Task details »
Print, in exact form, the lines below from the one containing "Les frais associés" through the one containing "Anda dapat memilih metode pengambilan SI", and omit all others.

(Material provided Opens)

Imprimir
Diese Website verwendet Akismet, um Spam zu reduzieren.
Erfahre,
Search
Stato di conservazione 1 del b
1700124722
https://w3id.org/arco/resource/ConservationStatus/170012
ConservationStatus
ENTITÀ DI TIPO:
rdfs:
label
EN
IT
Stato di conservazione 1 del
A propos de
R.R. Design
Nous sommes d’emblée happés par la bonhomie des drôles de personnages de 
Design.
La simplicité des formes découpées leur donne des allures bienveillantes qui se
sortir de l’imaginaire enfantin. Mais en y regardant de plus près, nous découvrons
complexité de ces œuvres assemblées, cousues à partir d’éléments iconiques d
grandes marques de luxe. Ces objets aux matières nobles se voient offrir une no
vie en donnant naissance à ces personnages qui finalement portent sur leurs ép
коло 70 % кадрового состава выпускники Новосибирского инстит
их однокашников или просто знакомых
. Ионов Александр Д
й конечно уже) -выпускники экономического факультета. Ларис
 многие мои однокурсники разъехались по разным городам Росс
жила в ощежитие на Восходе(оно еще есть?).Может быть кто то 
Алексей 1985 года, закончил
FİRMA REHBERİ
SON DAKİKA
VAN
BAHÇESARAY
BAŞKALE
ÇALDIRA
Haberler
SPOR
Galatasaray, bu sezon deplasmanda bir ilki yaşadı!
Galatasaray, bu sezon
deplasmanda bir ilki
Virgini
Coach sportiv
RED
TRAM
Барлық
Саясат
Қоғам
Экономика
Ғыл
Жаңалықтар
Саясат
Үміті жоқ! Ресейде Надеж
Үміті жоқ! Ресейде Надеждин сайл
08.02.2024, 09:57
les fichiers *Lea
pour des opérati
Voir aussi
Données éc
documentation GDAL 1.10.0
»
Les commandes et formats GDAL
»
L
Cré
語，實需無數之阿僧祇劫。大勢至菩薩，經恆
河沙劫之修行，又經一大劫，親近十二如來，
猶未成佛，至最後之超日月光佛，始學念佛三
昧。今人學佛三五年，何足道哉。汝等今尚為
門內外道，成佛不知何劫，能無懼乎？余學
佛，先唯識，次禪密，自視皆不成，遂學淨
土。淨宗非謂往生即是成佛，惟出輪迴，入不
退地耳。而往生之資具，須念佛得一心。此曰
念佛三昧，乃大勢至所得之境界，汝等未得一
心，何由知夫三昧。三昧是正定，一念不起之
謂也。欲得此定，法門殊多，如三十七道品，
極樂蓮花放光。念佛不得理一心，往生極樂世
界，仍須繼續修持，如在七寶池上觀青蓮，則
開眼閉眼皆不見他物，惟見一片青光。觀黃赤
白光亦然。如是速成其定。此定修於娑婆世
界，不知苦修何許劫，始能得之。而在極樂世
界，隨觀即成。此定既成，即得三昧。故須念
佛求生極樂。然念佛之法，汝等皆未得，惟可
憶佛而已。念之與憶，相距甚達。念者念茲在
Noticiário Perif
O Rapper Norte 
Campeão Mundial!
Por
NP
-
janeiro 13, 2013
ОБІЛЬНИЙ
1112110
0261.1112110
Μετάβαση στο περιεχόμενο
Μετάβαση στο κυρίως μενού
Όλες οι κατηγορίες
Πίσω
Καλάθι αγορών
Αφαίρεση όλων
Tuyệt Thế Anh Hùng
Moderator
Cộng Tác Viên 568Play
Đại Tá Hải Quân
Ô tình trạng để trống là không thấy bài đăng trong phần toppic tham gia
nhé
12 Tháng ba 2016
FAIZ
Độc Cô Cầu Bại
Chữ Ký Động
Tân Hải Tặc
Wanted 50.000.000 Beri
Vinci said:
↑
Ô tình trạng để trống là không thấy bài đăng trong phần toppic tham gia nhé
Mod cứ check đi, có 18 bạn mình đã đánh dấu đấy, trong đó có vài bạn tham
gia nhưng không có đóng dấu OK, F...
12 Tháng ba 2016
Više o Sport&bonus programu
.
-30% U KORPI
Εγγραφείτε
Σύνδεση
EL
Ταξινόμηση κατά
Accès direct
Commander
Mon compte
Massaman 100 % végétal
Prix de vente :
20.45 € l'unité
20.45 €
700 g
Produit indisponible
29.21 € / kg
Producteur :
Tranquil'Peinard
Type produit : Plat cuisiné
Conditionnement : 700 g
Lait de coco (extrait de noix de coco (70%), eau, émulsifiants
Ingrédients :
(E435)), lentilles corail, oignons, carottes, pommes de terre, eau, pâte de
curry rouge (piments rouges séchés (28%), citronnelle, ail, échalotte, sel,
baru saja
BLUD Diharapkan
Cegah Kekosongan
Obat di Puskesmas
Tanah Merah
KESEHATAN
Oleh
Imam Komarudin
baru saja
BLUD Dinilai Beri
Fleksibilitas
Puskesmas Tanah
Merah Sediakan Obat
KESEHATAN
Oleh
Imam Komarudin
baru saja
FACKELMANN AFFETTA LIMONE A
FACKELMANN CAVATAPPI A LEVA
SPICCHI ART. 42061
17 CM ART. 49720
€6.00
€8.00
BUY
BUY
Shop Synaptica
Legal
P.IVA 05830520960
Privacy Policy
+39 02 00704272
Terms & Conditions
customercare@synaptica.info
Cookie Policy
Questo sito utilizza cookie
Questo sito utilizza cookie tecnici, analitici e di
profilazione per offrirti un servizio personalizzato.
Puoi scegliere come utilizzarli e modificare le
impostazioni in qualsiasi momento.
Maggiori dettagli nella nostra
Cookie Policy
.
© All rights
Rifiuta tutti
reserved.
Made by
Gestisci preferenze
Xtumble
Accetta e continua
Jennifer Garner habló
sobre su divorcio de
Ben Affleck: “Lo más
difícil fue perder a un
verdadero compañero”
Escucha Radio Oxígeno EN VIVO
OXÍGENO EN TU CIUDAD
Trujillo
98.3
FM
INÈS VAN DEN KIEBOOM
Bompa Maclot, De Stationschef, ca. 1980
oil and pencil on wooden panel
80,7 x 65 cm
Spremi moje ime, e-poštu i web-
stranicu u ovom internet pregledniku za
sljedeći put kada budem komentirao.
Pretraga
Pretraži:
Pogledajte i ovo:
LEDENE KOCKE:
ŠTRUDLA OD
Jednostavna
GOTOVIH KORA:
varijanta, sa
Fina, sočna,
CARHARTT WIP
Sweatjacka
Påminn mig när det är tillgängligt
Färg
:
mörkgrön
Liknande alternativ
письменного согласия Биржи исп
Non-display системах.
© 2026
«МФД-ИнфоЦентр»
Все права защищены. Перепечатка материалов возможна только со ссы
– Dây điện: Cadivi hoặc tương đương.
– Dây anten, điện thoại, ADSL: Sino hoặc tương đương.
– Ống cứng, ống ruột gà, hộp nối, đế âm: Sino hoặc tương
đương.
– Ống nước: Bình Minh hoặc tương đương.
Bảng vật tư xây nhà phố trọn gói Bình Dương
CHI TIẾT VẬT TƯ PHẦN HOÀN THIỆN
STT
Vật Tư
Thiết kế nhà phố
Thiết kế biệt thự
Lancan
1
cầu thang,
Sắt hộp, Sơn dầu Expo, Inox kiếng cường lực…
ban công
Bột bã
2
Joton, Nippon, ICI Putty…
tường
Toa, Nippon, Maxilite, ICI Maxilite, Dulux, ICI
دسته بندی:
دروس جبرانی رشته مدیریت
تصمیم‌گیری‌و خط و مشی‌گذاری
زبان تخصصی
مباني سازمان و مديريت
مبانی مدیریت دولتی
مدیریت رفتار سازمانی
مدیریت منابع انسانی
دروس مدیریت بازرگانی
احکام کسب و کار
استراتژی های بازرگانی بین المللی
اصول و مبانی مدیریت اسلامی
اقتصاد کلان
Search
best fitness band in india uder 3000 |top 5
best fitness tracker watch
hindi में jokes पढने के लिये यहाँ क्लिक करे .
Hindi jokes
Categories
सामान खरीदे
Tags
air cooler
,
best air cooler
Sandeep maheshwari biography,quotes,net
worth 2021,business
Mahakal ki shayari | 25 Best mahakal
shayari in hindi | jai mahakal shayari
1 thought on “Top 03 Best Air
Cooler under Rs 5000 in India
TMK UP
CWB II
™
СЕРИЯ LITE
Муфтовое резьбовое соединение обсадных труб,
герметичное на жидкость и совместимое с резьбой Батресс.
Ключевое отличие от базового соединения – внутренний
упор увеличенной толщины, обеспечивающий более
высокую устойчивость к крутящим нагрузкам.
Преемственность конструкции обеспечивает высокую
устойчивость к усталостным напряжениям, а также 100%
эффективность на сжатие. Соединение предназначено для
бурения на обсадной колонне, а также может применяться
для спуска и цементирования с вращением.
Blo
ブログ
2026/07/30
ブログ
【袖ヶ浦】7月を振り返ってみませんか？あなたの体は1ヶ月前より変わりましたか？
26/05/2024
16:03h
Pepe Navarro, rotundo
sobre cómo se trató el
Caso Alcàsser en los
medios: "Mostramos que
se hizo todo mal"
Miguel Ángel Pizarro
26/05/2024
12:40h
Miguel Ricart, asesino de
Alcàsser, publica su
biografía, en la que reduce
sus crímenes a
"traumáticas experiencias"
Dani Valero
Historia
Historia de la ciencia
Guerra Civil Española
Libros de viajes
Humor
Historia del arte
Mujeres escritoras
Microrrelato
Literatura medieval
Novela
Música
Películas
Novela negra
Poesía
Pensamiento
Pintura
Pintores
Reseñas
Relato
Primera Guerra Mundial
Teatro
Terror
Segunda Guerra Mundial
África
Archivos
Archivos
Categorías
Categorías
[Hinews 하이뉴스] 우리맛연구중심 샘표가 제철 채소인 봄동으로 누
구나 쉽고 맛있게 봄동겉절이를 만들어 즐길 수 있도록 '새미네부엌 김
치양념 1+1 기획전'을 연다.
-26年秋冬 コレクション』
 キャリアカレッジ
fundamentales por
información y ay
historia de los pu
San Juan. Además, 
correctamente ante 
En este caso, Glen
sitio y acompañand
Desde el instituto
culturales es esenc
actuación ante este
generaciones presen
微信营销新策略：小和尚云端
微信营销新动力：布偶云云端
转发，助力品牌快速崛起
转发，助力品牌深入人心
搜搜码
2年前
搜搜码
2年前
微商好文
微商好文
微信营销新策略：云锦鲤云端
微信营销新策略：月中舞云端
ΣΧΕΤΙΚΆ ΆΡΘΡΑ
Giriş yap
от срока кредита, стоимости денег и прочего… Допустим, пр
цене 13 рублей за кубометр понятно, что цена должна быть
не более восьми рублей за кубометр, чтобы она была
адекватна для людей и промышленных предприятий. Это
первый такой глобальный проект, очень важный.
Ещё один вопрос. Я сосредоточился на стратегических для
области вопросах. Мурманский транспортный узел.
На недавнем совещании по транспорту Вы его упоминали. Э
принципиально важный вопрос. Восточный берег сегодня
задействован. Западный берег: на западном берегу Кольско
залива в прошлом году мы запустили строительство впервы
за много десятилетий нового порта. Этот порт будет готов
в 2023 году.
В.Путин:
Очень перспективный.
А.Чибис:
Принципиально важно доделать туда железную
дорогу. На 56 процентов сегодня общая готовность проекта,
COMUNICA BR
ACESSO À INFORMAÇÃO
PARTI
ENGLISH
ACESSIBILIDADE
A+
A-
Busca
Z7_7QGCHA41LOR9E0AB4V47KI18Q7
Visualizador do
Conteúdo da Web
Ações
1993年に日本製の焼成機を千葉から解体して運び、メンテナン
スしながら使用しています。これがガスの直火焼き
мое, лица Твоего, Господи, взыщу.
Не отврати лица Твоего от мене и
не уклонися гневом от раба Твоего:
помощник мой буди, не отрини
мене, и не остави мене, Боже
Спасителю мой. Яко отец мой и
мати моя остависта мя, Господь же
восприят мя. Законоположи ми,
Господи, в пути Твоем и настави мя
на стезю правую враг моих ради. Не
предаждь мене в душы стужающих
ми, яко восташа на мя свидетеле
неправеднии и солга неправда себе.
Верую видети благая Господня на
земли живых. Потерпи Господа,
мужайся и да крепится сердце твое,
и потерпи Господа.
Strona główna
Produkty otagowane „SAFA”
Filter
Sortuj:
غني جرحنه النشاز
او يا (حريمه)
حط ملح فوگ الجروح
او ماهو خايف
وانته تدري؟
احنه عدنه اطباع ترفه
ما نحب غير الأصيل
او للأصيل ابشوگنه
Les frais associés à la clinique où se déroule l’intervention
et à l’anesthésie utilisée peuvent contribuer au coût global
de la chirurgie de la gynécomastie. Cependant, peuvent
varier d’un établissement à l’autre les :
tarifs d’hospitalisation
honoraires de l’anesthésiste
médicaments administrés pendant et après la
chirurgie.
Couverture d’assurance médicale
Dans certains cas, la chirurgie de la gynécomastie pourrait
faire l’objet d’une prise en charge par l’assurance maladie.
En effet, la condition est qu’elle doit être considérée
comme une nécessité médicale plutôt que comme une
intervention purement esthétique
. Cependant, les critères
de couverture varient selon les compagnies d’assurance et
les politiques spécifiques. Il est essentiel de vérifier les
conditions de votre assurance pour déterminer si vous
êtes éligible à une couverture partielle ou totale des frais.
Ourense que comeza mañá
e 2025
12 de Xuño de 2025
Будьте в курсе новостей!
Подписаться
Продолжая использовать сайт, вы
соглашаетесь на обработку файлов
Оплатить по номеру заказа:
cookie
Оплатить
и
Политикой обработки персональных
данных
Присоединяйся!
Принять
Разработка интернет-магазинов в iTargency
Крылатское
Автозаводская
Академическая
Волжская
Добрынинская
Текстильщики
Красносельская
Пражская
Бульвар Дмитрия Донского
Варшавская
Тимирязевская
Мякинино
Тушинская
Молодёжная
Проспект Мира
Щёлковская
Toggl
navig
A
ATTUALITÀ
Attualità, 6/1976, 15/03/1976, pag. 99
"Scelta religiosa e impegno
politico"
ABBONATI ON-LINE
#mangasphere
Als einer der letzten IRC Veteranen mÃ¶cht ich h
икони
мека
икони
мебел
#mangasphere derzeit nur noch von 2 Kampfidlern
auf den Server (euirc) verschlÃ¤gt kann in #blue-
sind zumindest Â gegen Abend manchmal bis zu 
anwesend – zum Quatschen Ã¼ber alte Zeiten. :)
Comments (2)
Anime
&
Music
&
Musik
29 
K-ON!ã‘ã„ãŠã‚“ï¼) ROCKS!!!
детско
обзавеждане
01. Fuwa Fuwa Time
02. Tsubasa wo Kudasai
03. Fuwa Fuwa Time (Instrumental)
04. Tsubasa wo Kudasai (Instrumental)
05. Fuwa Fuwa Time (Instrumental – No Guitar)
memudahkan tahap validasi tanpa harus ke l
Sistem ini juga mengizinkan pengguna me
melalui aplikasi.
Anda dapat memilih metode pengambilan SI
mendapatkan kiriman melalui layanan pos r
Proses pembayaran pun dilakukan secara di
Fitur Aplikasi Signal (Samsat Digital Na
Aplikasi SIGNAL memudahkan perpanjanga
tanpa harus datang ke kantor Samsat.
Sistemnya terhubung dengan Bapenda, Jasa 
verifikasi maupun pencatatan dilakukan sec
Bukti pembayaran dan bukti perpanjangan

(Material provided Closes)

Answer section »
Les frais associés à la clinique où se déroule l’intervention
et à l’anesthésie utilisée peuvent contribuer au coût global
de la chirurgie de la gynécomastie. Cependant, peuvent
varier d’un établissement à l’autre les :
tarifs d’hospitalisation
honoraires de l’anesthésiste
médicaments administrés pendant et après la
chirurgie.
Couverture d’assurance médicale
Dans certains cas, la chirurgie de la gynécomastie pourrait
faire l’objet d’une prise en charge par l’assurance maladie.
En effet, la condition est qu’elle doit être considérée
comme une nécessité médicale plutôt que comme une
intervention purement esthétique
. Cependant, les critères
de couverture varient selon les compagnies d’assurance et
les politiques spécifiques. Il est essentiel de vérifier les
conditions de votre assurance pour déterminer si vous
êtes éligible à une couverture partielle ou totale des frais.
Ourense que comeza mañá
e 2025
12 de Xuño de 2025
Будьте в курсе новостей!
Подписаться
Продолжая использовать сайт, вы
соглашаетесь на обработку файлов
Оплатить по номеру заказа:
cookie
Оплатить
и
Политикой обработки персональных
данных
Присоединяйся!
Принять
Разработка интернет-магазинов в iTargency
Крылатское
Автозаводская
Академическая
Волжская
Добрынинская
Текстильщики
Красносельская
Пражская
Бульвар Дмитрия Донского
Варшавская
Тимирязевская
Мякинино
Тушинская
Молодёжная
Проспект Мира
Щёлковская
Toggl
navig
A
ATTUALITÀ
Attualità, 6/1976, 15/03/1976, pag. 99
"Scelta religiosa e impegno
politico"
ABBONATI ON-LINE
#mangasphere
Als einer der letzten IRC Veteranen mÃ¶cht ich h
икони
мека
икони
мебел
#mangasphere derzeit nur noch von 2 Kampfidlern
auf den Server (euirc) verschlÃ¤gt kann in #blue-
sind zumindest Â gegen Abend manchmal bis zu 
anwesend – zum Quatschen Ã¼ber alte Zeiten. :)
Comments (2)
Anime
&
Music
&
Musik
29 
K-ON!ã‘ã„ãŠã‚“ï¼) ROCKS!!!
детско
обзавеждане
01. Fuwa Fuwa Time
02. Tsubasa wo Kudasai
03. Fuwa Fuwa Time (Instrumental)
04. Tsubasa wo Kudasai (Instrumental)
05. Fuwa Fuwa Time (Instrumental – No Guitar)
memudahkan tahap validasi tanpa harus ke l
Sistem ini juga mengizinkan pengguna me
melalui aplikasi.
Anda dapat memilih metode pengambilan SI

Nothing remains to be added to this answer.